▸ **What this task involves**
Below are entries; output exactly the lines from the one with "Rubber mats are specially engineered flooring" to the one with "try Requirements/Restrictions:Currency &", both included, and nothing else.

___ Records to use

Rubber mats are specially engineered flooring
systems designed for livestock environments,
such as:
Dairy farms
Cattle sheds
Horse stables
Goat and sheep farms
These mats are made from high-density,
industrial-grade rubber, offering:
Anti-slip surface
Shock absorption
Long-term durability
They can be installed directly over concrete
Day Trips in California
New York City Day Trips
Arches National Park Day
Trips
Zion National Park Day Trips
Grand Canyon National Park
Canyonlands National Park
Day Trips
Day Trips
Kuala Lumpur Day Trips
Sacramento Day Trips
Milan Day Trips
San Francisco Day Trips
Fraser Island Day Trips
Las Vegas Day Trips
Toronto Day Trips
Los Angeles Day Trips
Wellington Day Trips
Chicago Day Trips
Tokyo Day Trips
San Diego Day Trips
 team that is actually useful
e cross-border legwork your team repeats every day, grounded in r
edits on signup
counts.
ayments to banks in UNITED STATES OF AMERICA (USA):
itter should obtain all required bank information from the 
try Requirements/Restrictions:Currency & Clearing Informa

______
___ Records to use

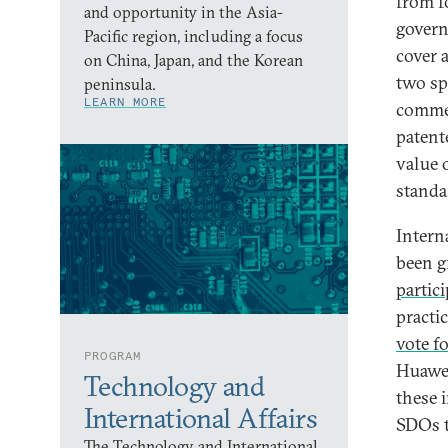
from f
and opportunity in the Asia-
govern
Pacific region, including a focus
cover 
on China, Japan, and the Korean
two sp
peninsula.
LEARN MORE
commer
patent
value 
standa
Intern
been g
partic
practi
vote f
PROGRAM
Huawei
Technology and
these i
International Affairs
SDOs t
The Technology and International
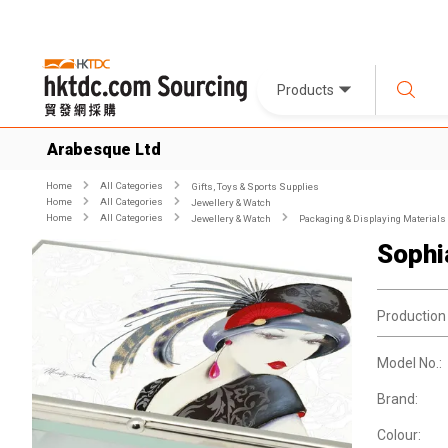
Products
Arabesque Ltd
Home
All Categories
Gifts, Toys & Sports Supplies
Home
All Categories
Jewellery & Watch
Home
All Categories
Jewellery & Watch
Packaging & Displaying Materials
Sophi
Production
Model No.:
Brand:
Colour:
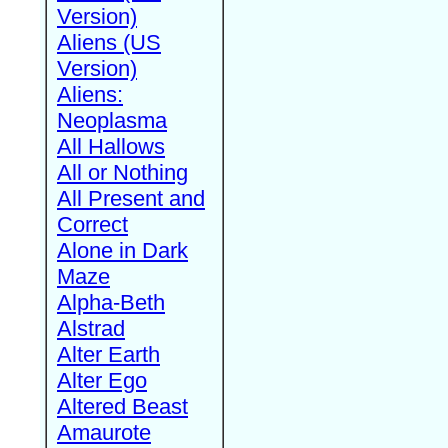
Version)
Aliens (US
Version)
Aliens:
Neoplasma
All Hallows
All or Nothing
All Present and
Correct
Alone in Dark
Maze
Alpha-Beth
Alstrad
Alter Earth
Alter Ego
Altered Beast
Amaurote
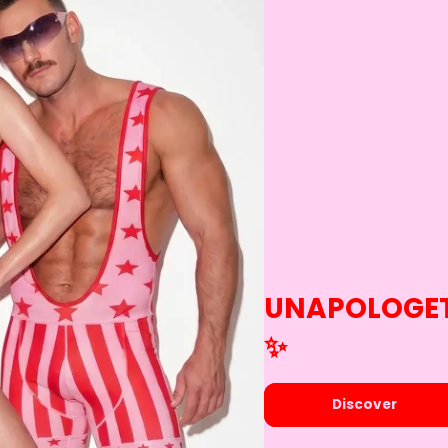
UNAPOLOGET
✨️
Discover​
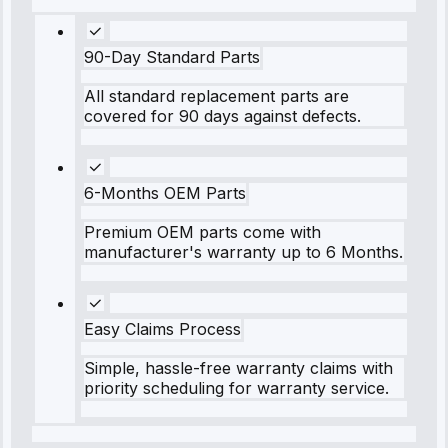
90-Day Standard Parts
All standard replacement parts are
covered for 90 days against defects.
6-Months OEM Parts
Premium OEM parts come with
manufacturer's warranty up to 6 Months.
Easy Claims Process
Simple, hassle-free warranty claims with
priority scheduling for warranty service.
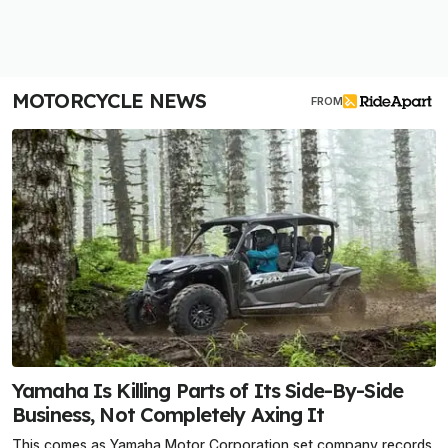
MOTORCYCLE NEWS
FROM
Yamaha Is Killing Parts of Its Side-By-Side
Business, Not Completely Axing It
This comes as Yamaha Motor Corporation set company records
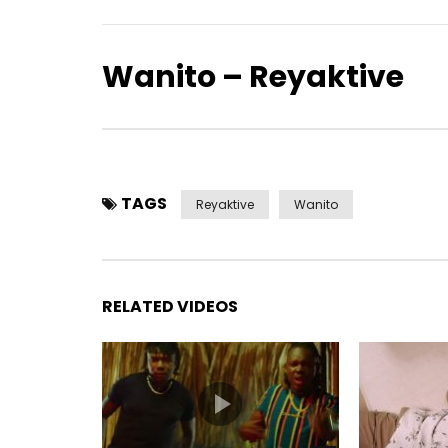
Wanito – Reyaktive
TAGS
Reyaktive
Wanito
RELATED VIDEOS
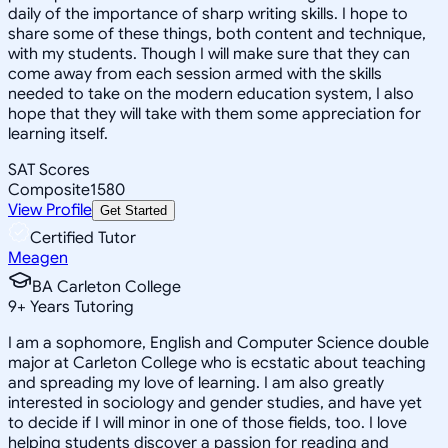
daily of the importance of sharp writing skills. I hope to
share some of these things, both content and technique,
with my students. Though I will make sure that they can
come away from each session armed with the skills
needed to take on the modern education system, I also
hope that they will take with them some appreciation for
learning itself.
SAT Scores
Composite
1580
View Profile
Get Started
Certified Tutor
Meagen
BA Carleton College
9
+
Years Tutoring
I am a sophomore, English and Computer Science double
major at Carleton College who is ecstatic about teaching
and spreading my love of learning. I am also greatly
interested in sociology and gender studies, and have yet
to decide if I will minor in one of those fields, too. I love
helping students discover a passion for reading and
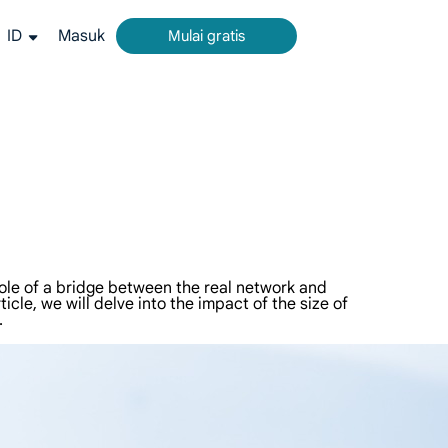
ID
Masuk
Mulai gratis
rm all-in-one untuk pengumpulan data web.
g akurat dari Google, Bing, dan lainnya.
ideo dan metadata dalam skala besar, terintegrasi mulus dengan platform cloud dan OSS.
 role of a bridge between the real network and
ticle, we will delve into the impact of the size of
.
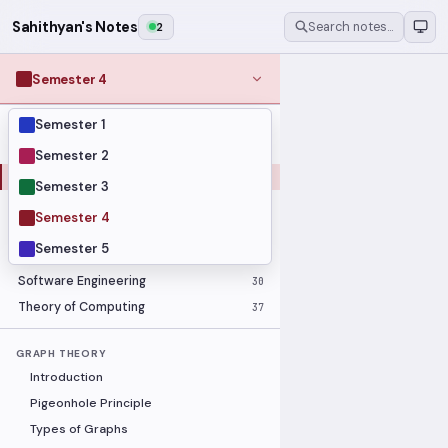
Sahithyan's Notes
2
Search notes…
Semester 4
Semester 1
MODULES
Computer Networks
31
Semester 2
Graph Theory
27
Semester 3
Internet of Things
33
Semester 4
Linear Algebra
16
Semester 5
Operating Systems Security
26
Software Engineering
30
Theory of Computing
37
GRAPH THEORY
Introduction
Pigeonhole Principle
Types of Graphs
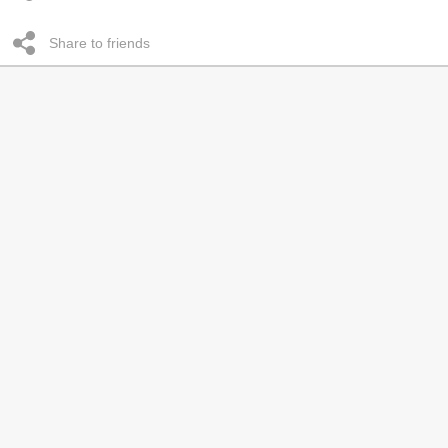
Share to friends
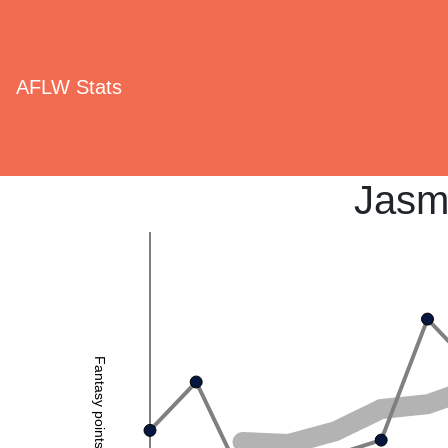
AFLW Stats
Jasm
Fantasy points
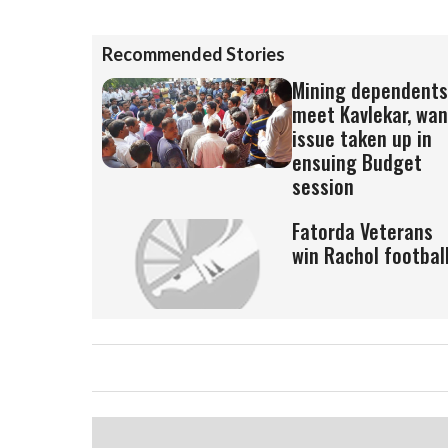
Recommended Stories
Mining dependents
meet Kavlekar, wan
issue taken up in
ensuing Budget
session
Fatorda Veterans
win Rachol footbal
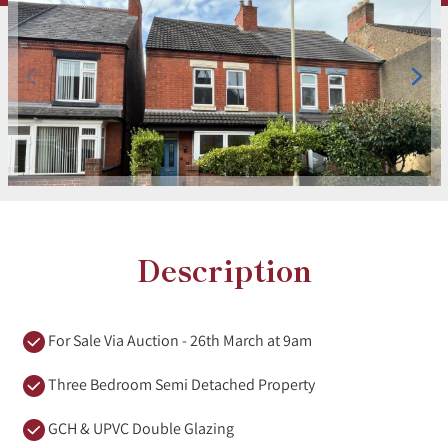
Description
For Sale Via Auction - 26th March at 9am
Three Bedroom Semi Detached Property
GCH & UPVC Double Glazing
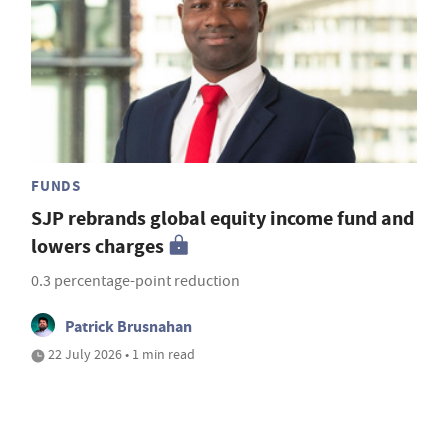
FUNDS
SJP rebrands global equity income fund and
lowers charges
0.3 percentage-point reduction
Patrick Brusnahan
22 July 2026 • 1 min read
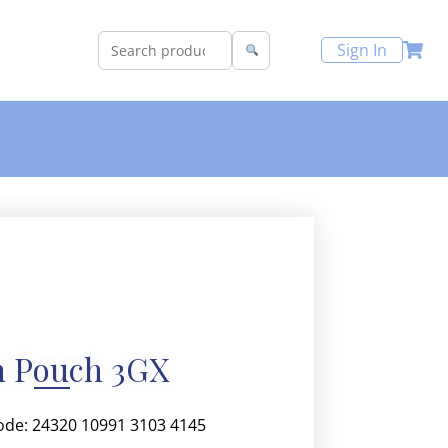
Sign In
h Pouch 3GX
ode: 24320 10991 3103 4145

______
___ Records to use

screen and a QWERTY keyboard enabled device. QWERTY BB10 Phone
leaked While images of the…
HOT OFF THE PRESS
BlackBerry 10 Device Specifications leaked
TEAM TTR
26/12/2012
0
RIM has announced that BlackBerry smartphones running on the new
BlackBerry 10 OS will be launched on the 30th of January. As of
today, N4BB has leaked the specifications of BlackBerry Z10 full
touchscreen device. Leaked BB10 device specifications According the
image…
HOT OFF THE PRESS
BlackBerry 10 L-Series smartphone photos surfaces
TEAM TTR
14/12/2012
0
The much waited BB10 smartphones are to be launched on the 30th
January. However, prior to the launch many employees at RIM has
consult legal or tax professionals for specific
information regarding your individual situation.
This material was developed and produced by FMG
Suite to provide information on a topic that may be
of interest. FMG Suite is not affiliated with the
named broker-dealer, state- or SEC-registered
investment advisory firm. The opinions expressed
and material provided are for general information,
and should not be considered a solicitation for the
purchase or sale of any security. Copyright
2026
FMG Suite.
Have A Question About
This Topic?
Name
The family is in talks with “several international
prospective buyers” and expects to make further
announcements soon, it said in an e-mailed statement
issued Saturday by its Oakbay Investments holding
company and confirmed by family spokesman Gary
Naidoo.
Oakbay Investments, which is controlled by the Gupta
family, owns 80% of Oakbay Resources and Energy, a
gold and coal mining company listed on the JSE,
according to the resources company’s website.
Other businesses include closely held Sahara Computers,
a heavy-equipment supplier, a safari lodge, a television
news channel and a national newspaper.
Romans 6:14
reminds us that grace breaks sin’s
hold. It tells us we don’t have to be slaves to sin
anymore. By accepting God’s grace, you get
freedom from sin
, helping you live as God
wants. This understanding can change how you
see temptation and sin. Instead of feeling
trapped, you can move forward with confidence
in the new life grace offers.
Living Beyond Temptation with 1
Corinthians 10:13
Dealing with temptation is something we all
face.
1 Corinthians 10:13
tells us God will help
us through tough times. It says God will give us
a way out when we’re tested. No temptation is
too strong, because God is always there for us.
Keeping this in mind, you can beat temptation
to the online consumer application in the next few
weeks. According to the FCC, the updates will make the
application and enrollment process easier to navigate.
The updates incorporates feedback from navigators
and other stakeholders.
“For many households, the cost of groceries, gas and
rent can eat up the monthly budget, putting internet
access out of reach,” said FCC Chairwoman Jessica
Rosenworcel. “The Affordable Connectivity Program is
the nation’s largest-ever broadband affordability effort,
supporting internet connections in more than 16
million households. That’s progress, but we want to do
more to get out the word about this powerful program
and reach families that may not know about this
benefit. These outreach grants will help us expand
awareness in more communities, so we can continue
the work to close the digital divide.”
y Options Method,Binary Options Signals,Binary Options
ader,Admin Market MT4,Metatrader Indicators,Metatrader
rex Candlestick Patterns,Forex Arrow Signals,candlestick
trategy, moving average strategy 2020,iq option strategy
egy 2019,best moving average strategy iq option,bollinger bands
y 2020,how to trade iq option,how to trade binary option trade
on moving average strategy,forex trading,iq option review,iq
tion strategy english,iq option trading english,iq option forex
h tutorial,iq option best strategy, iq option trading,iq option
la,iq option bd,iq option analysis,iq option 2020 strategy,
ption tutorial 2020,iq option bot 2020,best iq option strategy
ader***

______

▸ **Task result**
Rubber mats are specially engineered flooring
systems designed for livestock environments,
such as:
Dairy farms
Cattle sheds
Horse stables
Goat and sheep farms
These mats are made from high-density,
industrial-grade rubber, offering:
Anti-slip surface
Shock absorption
Long-term durability
They can be installed directly over concrete
Day Trips in California
New York City Day Trips
Arches National Park Day
Trips
Zion National Park Day Trips
Grand Canyon National Park
Canyonlands National Park
Day Trips
Day Trips
Kuala Lumpur Day Trips
Sacramento Day Trips
Milan Day Trips
San Francisco Day Trips
Fraser Island Day Trips
Las Vegas Day Trips
Toronto Day Trips
Los Angeles Day Trips
Wellington Day Trips
Chicago Day Trips
Tokyo Day Trips
San Diego Day Trips
 team that is actually useful
e cross-border legwork your team repeats every day, grounded in r
edits on signup
counts.
ayments to banks in UNITED STATES OF AMERICA (USA):
itter should obtain all required bank information from the 
try Requirements/Restrictions:Currency & Clearing Informa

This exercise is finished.